Часу этак в двенадцатом, в самый разгар супружеской беседы, раздался стук в кованые ворота усадьбы. Болотников-старший нахмурился.

— О! Лёгок на помине! «Дитятко!»

Антонина Фирсовна кивнула садовнику.

— Чего стоишь, Афанасий? Иди, открывай!

— Слушаюсь, матушка барыня!

Садовник бросил инструменты, направился к воротам. Однако вместо «дитяти» за чугунными прутьями и завитками маячил силуэт капитана.

Садовник сперва пошёл к старому дубу, взял из дупла большой ключ. Затем приблизился к воротам, взглядом оценил внешность гостя. Не здоровяк, скорей наоборот, можно не бояться. Отпер замок.
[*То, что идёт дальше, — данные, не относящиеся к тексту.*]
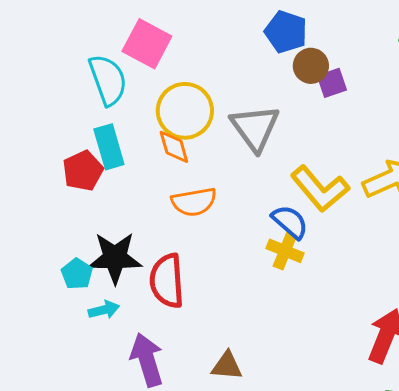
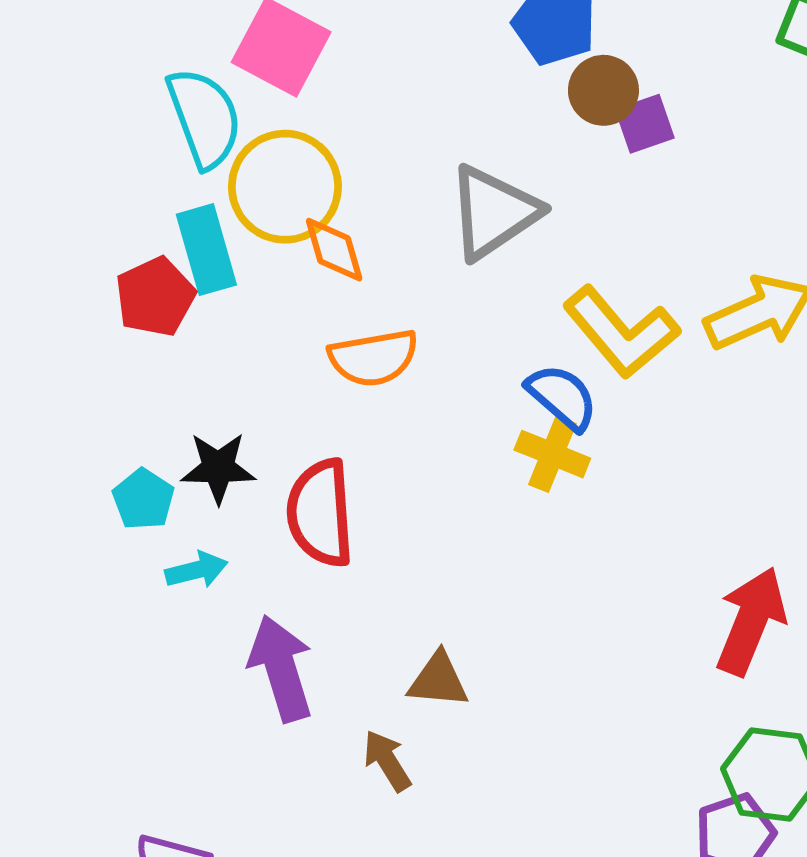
yellow circle: (185, 111) -> (285, 187), moved
gray triangle: (255, 128) -> (493, 212), turned 32
black star: (115, 258) -> (218, 468), size x0.7

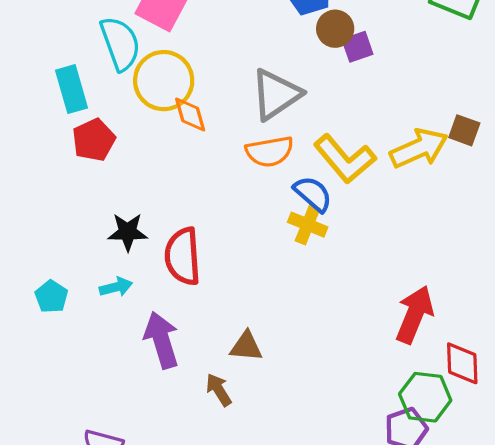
cyan rectangle: (206, 250) -> (72, 89), moved
orange semicircle: (373, 358) -> (270, 152), moved
cyan pentagon: (143, 499) -> (51, 297), moved

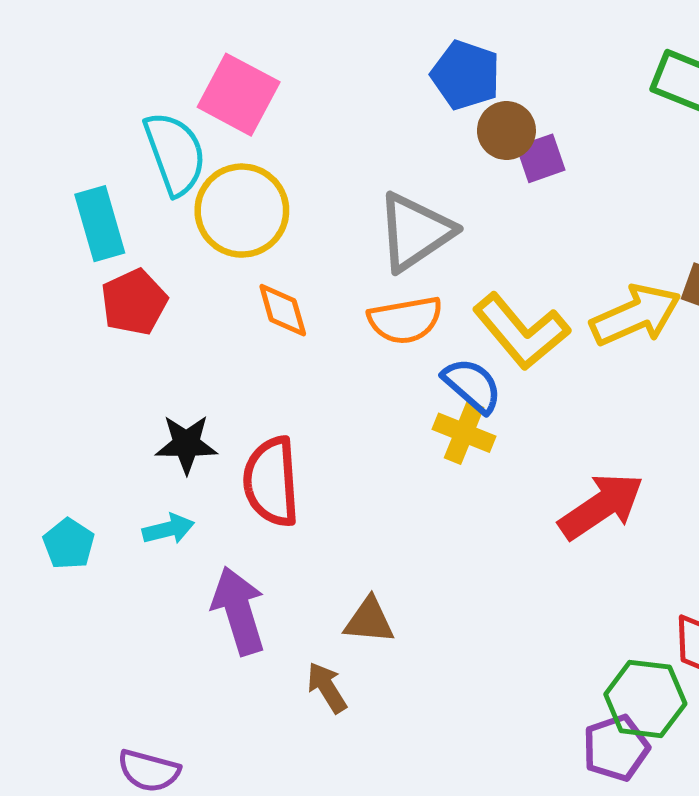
orange diamond: (190, 114) -> (283, 310), moved
red arrow: (415, 315) -> (601, 506), moved, turned 34

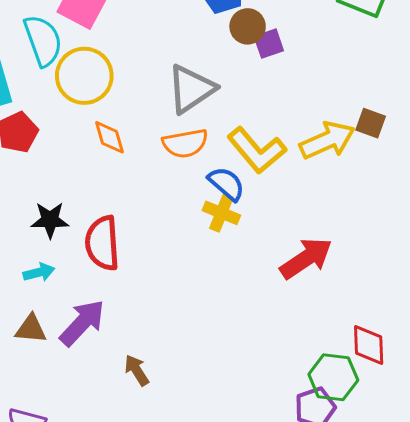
purple arrow: (239, 611) -> (82, 323), turned 60
brown triangle: (369, 621) -> (31, 329), moved

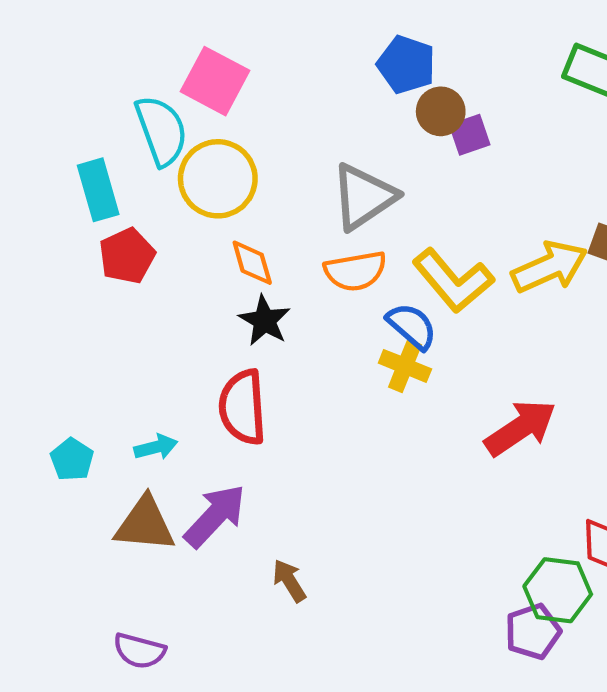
black star: (50, 220) -> (265, 321), moved, turned 30
brown triangle: (31, 329) -> (145, 524), size x1.4

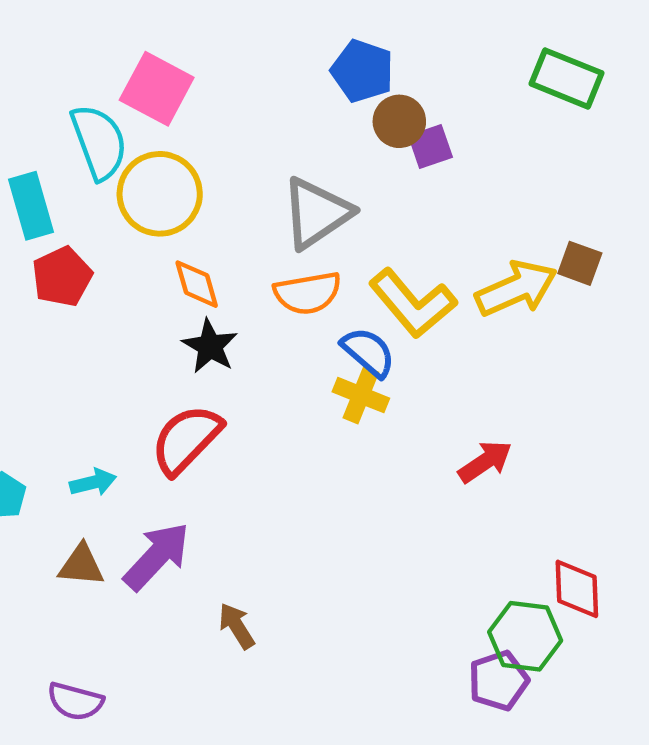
red semicircle: (243, 407) -> (186, 439), turned 48
red arrow: (521, 428) -> (485, 462), size x0.7
brown triangle: (145, 524) -> (81, 565), size x0.7

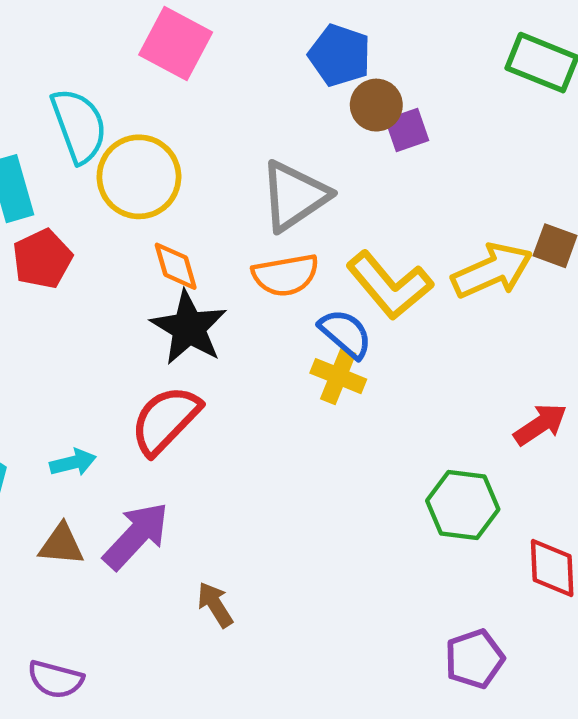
pink square: (157, 89) -> (176, 44), moved
black star: (210, 346) -> (189, 328), size x1.4
red arrow: (485, 462) -> (540, 424), moved
green hexagon: (525, 636) -> (463, 505), moved

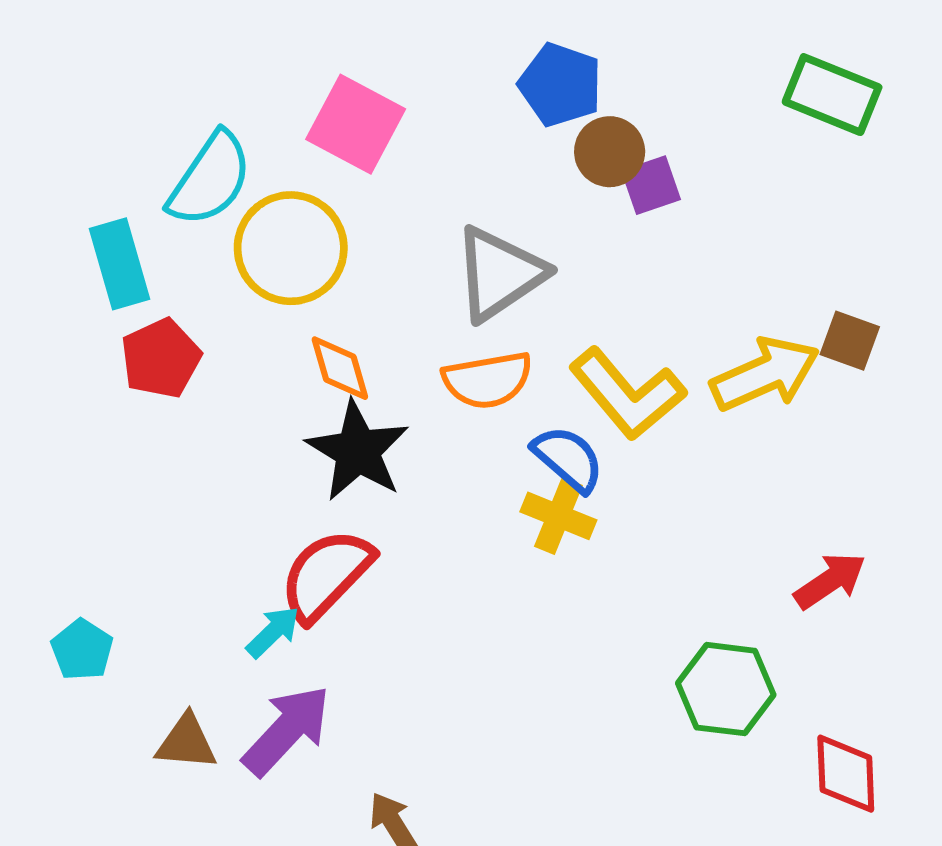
pink square: (176, 44) -> (356, 124), moved
cyan semicircle: (79, 126) -> (210, 179), turned 54
cyan arrow: (73, 463) -> (273, 632), moved, turned -30

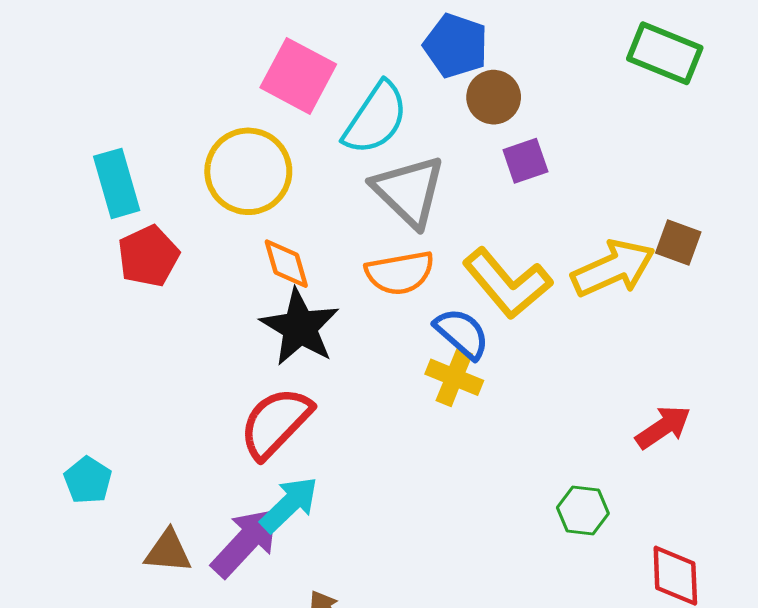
cyan semicircle: (210, 179) -> (376, 118), moved
purple square: (651, 185) -> (525, 161), moved
gray triangle: (499, 274) -> (409, 191), turned -42
cyan arrow: (273, 632) -> (289, 504), moved, size x1.4
green hexagon: (726, 689) -> (583, 510), size x0.7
— Вы кто такой будете? Как доложить?

Гость стал во фрунт.

— Штабс-капитан Заступников Фёдор Пафнутьич! В одних кругах моё имя известно всем поголовно, в других же, более патриархальных и менее открытых обществу, обо мне вряд ли слыхали. Ну, да ничего! Могу ли я войти, любезный страж?

Страж никогда не слышал таких длинных фраз, да ещё и в исполнении голодранцев.

— Мало ли кто что наплетёт…

Он смерил гостя взглядом ещё и ещё раз. Особо задержавшись на пучке линялых жиденьких волос, торчавших из-под воинской фуражки.

— Бумаги предъявите, не то мне придётся вышвырнуть вас вон…

— Что ж вы так невежливы со странником? — осведомился капитан. — Может быть, он голоден, устал…

Перехватив брезгливый взгляд садовника, остановившийся на потёртом кителе, гость воскликнул:

— А!.. Ну, так бы и сказали! Внешний вид мой погружает вас в сомнения? Другого я не ждал… Это в столице, чем убожее вояка, чем больше шрамов у него на лице, тем больше сострадания к нему и всяческого уважения… Хорошо-с! Вот вам бумаги. А я ещё раз устно представлюсь, пускай вам будет стыдно: штабс-капитан Заступников, герой пятисот кровавых сражений, обладатель многих побед и наград…

Афанасий смутился.

— Эээээ… Прошу входить!

Он повёл гостя вглубь сада.

Глава 3 Прямиком из дворца

Под яблоней картина не сильно изменилась: Сергей Петрович по-прежнему сидел у стола, хотя уже и прибранного, без самовара, а Антонина Фирсовна стояла над ним, яростно подбоченясь. Увидев зашарпанного капитана, она воскликнула:

— Это ещё что за фигура?!

Супруг искренне обрадовался перемене разговора.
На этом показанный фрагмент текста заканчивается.